> _Your goal_
Where the records hold the string "votre", show the whole line it sits on.

> _Records to use_

-- Opening Marker --

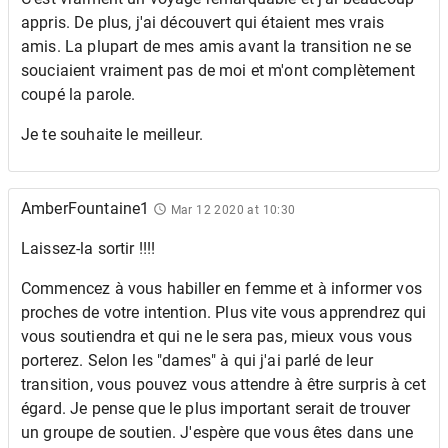
appris. De plus, j'ai découvert qui étaient mes vrais
amis. La plupart de mes amis avant la transition ne se
souciaient vraiment pas de moi et m'ont complètement
coupé la parole.
Je te souhaite le meilleur.
AmberFountaine1
Mar 12 2020 at 10:30
Laissez-la sortir !!!!
Commencez à vous habiller en femme et à informer vos
proches de votre intention. Plus vite vous apprendrez qui
vous soutiendra et qui ne le sera pas, mieux vous vous
porterez. Selon les "dames" à qui j'ai parlé de leur
transition, vous pouvez vous attendre à être surpris à cet
égard. Je pense que le plus important serait de trouver
un groupe de soutien. J'espère que vous êtes dans une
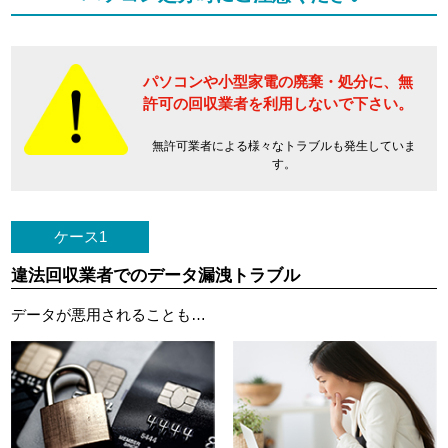
パソコンや小型家電の廃棄・処分に、
無
許可の回収業者を利用しないで下さい。
無許可業者による様々なトラブルも発生していま
す。
ケース1
違法回収業者でのデータ漏洩トラブル
データが悪用されることも…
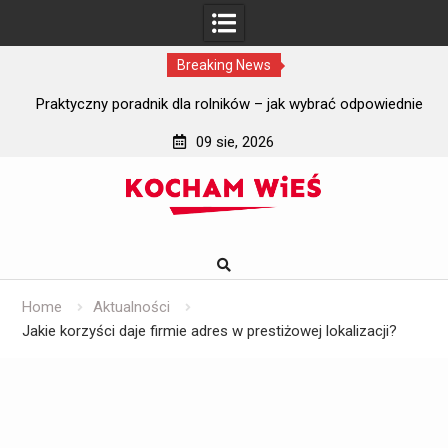
Breaking News
dnie
Jakie wymagania gruntowe trzeba spełnić przed instalacją
J
oczyszczalni ścieków?
09 sie, 2026
Skip
to
content
Home
Aktualności
Jakie korzyści daje firmie adres w prestiżowej lokalizacji?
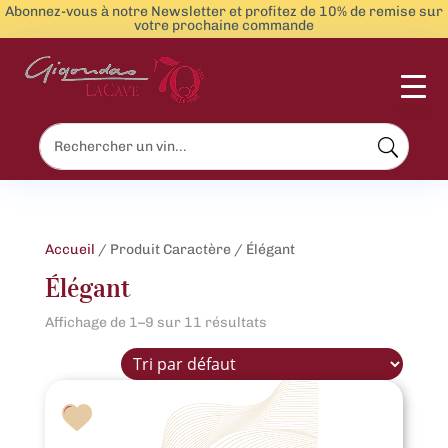
Abonnez-vous à notre Newsletter et profitez de 10% de remise sur
votre prochaine commande
Menu
Accueil
/ Produit Caractère / Élégant
Élégant
Affichage de 1–9 sur 11 résultats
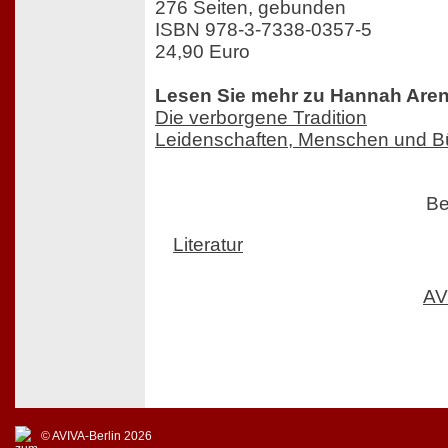
276 Seiten, gebunden
ISBN 978-3-7338-0357-5
24,90 Euro
Lesen Sie mehr zu Hannah Arend
Die verborgene Tradition
Leidenschaften, Menschen und B
Be
Literatur
AV
© AVIVA-Berlin 2026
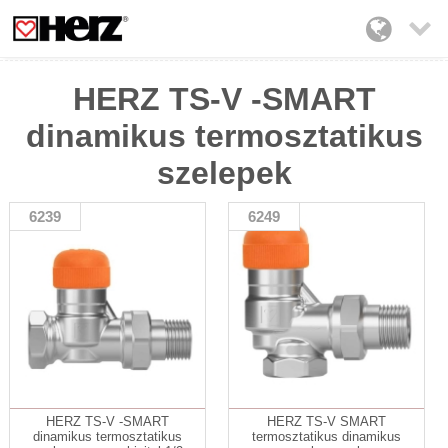

HERZ TS-V -SMART
dinamikus termosztatikus
szelepek
6239
6249
HERZ TS-V -SMART
HERZ TS-V SMART
dinamikus termosztatikus
termosztatikus dinamikus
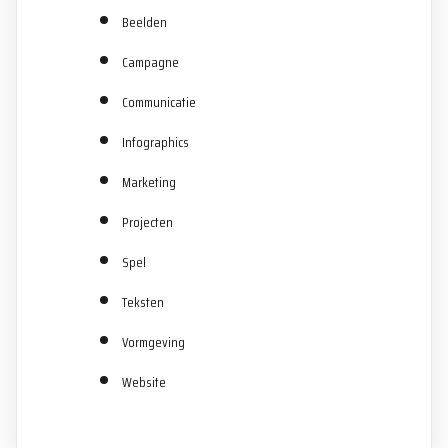
Beelden
Campagne
Communicatie
Infographics
Marketing
Projecten
Spel
Teksten
Vormgeving
Website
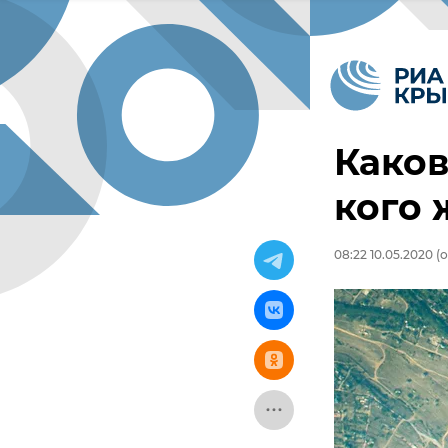
Каков
кого 
08:22 10.05.2020
(о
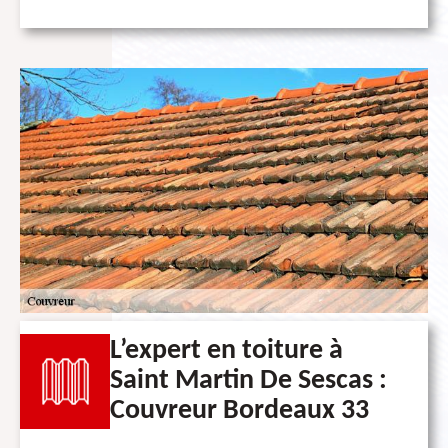
L’expert en toiture à
Saint Martin De Sescas :
Couvreur Bordeaux 33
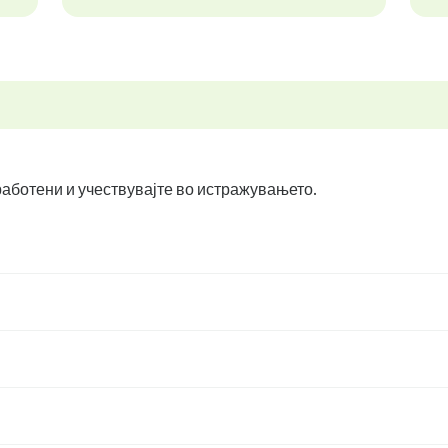
вработени и учествувајте во истражувањето.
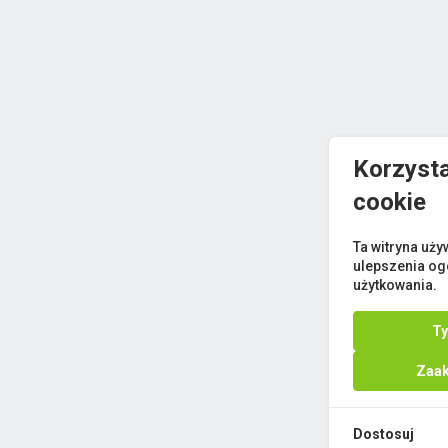
Korzyst
cookie
Ta witryna uży
ulepszenia og
użytkowania.
Ty
Zaak
Dostosuj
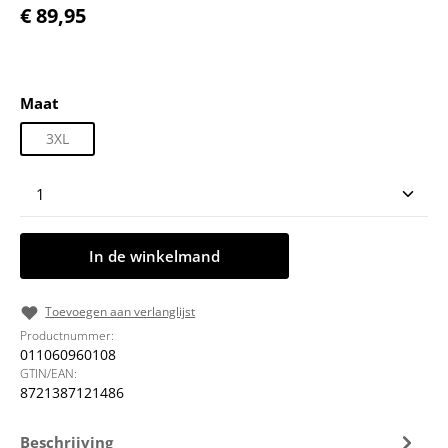
Normale prijs:
€ 89,95
Selecteer
Maat
3XL
Producthoeveelheid: Voer de gewenste hoeveelheid
In de winkelmand
Toevoegen aan verlanglijst
Productnummer:
011060960108
GTIN/EAN:
8721387121486
Beschrijving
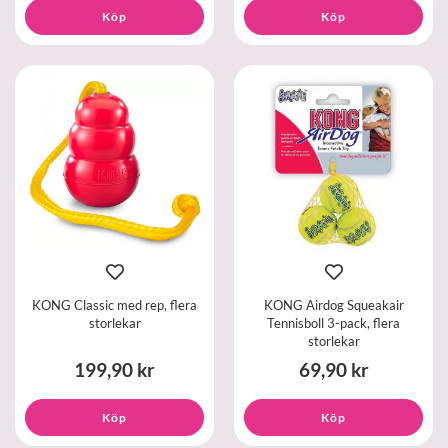
Köp
Köp
KONG Classic med rep, flera
KONG Airdog Squeakair
storlekar
Tennisboll 3-pack, flera
storlekar
199,90 kr
69,90 kr
Köp
Köp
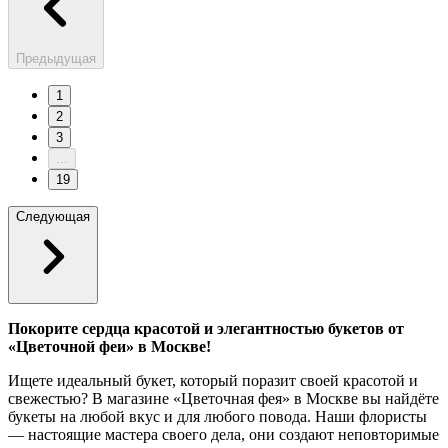
Предыдущая
1
2
3
...
19
Следующая
Покорите сердца красотой и элегантностью букетов от
«Цветочной феи» в Москве!
Ищете идеальный букет, который поразит своей красотой и
свежестью? В магазине «Цветочная фея» в Москве вы найдёте
букеты на любой вкус и для любого повода. Наши флористы
— настоящие мастера своего дела, они создают неповторимые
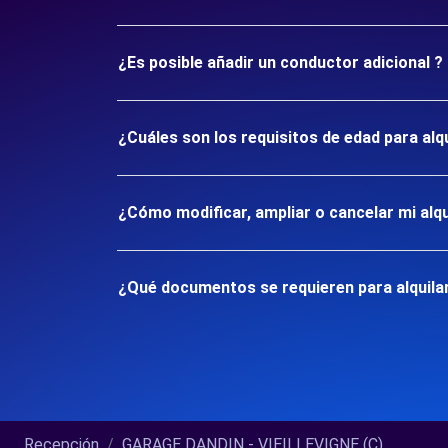
¿Es posible añadir un conductor adicional ?
¿Cuáles son los requisitos de edad para alq
¿Cómo modificar, ampliar o cancelar mi alqu
¿Qué documentos se requieren para alquilar
Recepción
GARAGE DANDIN - VIEILLEVIGNE (C)...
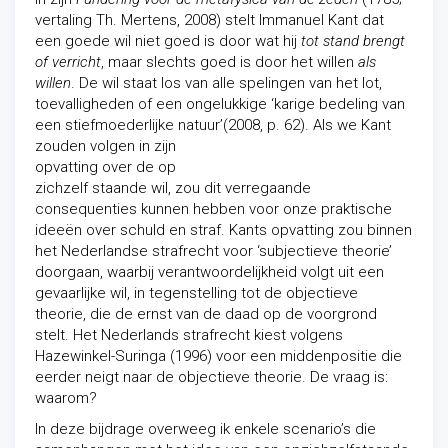
vertaling Th. Mertens, 2008) stelt Immanuel Kant dat
een goede wil niet goed is door wat hij
tot stand brengt
of verricht
, maar slechts goed is door het willen
als
willen
. De wil staat los van alle spelingen van het lot,
toevalligheden of een ongelukkige ‘karige bedeling van
een stiefmoederlijke natuur’(2008, p. 62). Als we Kant
zouden
volgen in zijn
opvatting over de op
zichzelf staande wil, zou dit verregaande
consequenties kunnen hebben voor onze praktische
ideeën over schuld en straf. Kants opvatting zou binnen
het Nederlandse strafrecht voor ‘subjectieve theorie’
doorgaan, waarbij verantwoordelijkheid volgt uit een
gevaarlijke wil, in tegenstelling tot de objectieve
theorie, die de ernst van de daad op de voorgrond
stelt. Het Nederlands strafrecht kiest volgens
Hazewinkel-Suringa (1996) voor een middenpositie die
eerder neigt naar de objectieve theorie. De vraag is:
waarom?
In deze bijdrage overweeg ik enkele scenario’s die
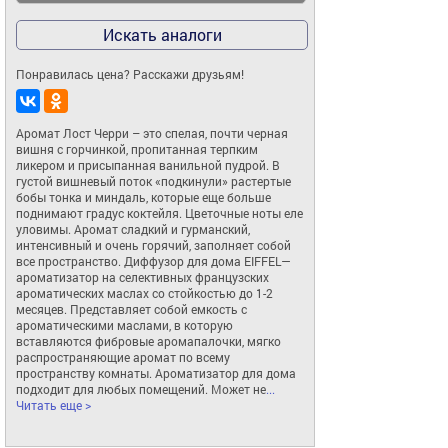
Искать аналоги
Понравилась цена? Расскажи друзьям!
Аромат Лост Черри – это спелая, почти черная 
вишня с горчинкой, пропитанная терпким 
ликером и присыпанная ванильной пудрой. В 
густой вишневый поток «подкинули» растертые 
бобы тонка и миндаль, которые еще больше 
поднимают градус коктейля. Цветочные ноты еле 
уловимы. Аромат сладкий и гурманский, 
интенсивный и очень горячий, заполняет собой 
все пространство. Диффузор для дома EIFFEL— 
ароматизатор на селективных французских 
ароматических маслах со стойкостью до 1-2 
месяцев. Представляет собой емкость с 
ароматическими маслами, в которую 
вставляются фибровые аромапалочки, мягко 
распространяющие аромат по всему 
пространству комнаты. Ароматизатор для дома 
подходит для любых помещений. Может не
... 
Читать еще >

-- Closing Marker --

> _Solution to this task_
proches de votre intention. Plus vite vous apprendrez qui
votre prochaine commande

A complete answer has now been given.